Stored data entries
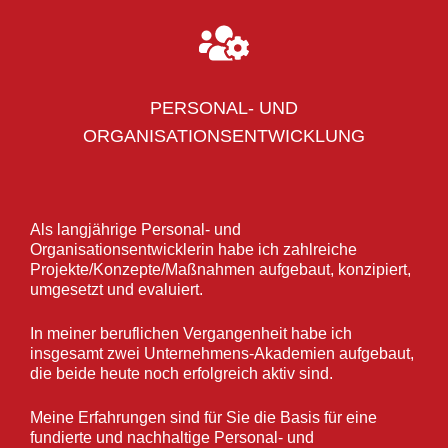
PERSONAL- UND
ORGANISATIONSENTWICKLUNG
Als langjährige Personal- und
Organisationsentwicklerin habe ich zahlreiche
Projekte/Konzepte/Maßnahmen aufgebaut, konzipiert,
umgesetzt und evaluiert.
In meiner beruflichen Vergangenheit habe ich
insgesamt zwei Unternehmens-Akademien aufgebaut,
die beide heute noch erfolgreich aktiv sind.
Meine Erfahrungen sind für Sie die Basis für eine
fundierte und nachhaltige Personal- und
---
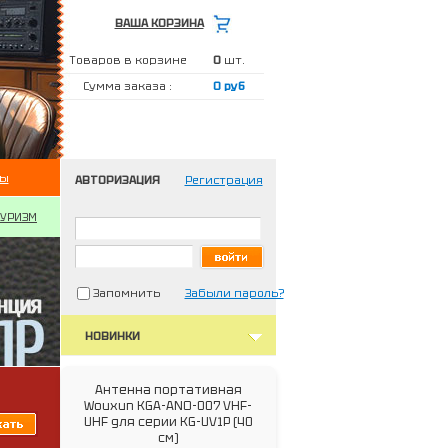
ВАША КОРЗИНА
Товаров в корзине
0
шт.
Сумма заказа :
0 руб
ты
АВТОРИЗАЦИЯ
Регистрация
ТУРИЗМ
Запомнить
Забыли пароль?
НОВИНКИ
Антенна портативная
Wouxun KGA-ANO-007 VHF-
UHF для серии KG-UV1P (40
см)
---
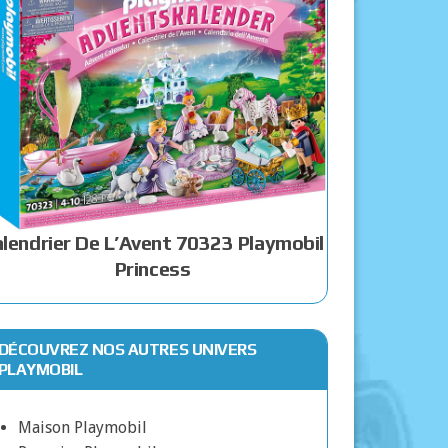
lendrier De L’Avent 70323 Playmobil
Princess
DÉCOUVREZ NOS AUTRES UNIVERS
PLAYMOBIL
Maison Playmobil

How to complete this task:
Above this instruction are the records; retype exactly the lines from the one containing "insgesamt zwei Unternehmens-Akademien" up to and including the one containing "fundierte und nachhaltige Personal- und".

Expected answer:
insgesamt zwei Unternehmens-Akademien aufgebaut,
die beide heute noch erfolgreich aktiv sind.
Meine Erfahrungen sind für Sie die Basis für eine
fundierte und nachhaltige Personal- und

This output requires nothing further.